In 1969, the Probate Court of Ouachita County declared Maud Crawford dead, a victim of foul play.
For nearly 30 years after her disappearance, the Maud Crawford case remained unsolved and shrouded in the myth and mystique of a small southern town’s nostalgic past. Then in 1986, Camden native and award-winning actress, screenwriter, producer, and director Beth Brickell wrote a newspaper exposé, blowing the lid off a cover-up that had scared some people into decades of silence.
At the time of Crawford’s disappearance, Brickell was attending the University of Arkansas at Fayetteville and never imagined that one day she would be the person to elicit the long-hidden truths about Crawford’s disappearance.
“My CAA [Creative Artists Agency] agent thought the mystery would make a good movie,” Brickell said, “And he encouraged me to go back to Camden, ask some questions, and write a screenplay. I planned to ask questions for three weeks, write a rough draft of a screenplay in three weeks, and return to L.A. I learned within the first week that the case had never been properly investigated, and I decided to forget the screenplay for the time being and put on my investigative reporter hat instead. I ended up spending 16 months investigating the case and writing the 18-article, front-page investigative series that appeared in the Arkansas Gazette.”
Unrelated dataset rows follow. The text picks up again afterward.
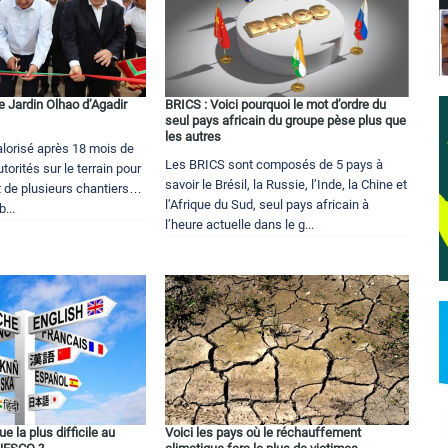
e Jardin Olhao d’Agadir
BRICS : Voici pourquoi le mot d’ordre du
s
seul pays africain du groupe pèse plus que
les autres
alorisé après 18 mois de
Les BRICS sont composés de 5 pays à
utorités sur le terrain pour
savoir le Brésil, la Russie, l’Inde, la Chine et
t de plusieurs chantiers…
l’Afrique du Sud, seul pays africain à
...
l’heure actuelle dans le g...
ue la plus difficile au
Voici les pays où le réchauffement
Even though nearly 30 years had passed, and many players in the true-life drama were dead, Brickell found some people were still afraid to talk. She stepped on some big toes, and as a result, her life was threatened. The Arkansas Gazette was told to abandon the project or face legal action. The newspaper and Brickell stood their ground and proceeded with the sensational story.
Brickell researched old records in the Hempstead County Courthouse and conducted numerous interviews.
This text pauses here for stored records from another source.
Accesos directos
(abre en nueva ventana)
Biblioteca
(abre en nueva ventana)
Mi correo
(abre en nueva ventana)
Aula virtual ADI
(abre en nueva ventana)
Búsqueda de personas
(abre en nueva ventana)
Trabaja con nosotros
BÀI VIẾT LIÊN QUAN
“I traveled all over Arkansas,” Brickell said, “And from Washington, D.C. to California, talking to anybody who knew a piece of the puzzle.”
Among those interviewed was Odis A. Henley, the original State Police detective on the case. Henley said he had found evidence implicating a man by the name of Henry Myar “Mike” Berg, a member of the Arkansas State Police Commission. After Henley reported his suspicions to his superiors, he was taken off the case and reassigned. His files disappeared as mysteriously as had Maud Crawford.
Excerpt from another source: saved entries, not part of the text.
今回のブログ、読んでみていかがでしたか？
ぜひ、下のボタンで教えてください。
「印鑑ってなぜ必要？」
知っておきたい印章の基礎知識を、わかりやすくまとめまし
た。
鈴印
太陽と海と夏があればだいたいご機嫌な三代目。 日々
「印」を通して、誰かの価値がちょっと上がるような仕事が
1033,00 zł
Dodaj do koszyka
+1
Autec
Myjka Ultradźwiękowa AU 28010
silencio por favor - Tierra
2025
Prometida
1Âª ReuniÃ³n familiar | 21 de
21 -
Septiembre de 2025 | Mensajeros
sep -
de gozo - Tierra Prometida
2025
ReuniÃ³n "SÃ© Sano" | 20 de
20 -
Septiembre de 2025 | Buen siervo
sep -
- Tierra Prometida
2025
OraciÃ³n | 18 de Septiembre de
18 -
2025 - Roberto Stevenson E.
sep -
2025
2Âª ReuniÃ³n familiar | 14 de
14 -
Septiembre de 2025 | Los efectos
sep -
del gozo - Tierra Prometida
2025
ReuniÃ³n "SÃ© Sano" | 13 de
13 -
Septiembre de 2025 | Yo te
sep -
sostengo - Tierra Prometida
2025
So who was Mike Berg and what was his connection to the missing attorney?
Brickell discovered Crawford had been legal counsel for Rose Newman Berg, Berg’s elderly aunt. Rose’s estate was valued in excess of $20 million dollars, but she was senile, probably suffering from Alzheimer’s disease. In 1955, the Ouachita County Court declared Rose incompetent and appointed Crawford as her guardian and the executor of Rose’s will. Rose intended to leave her estate to her three nieces, leaving nothing to Berg. While carrying out her duties as Rose’s legal counsel, Crawford discovered fraudulent deeds that conveyed Rose’s valuable real estate holdings and oil royalties to Berg. Before Crawford could have the deeds decreed null and void, she disappeared and so did Rose Berg’s will. Berg ended up with his aunt’s entire fortune after settling a claim by her nieces.
None of these shenanigans were made public in 1957. Publicity from Brickell’s articles, however, caused the Crawford case to be re-opened. The prosecuting attorney subpoenaed Berg’s bodyguard, Jack Dorris, but Dorris had cancer and died without talking. Berg died in 1975 … 11 years prior to Brickell’s investigation. No charges were ever brought against anyone.
There lies the tragic tale of greed and murder. Where Crawford’s body lies is anybody’s guess … her body was never found.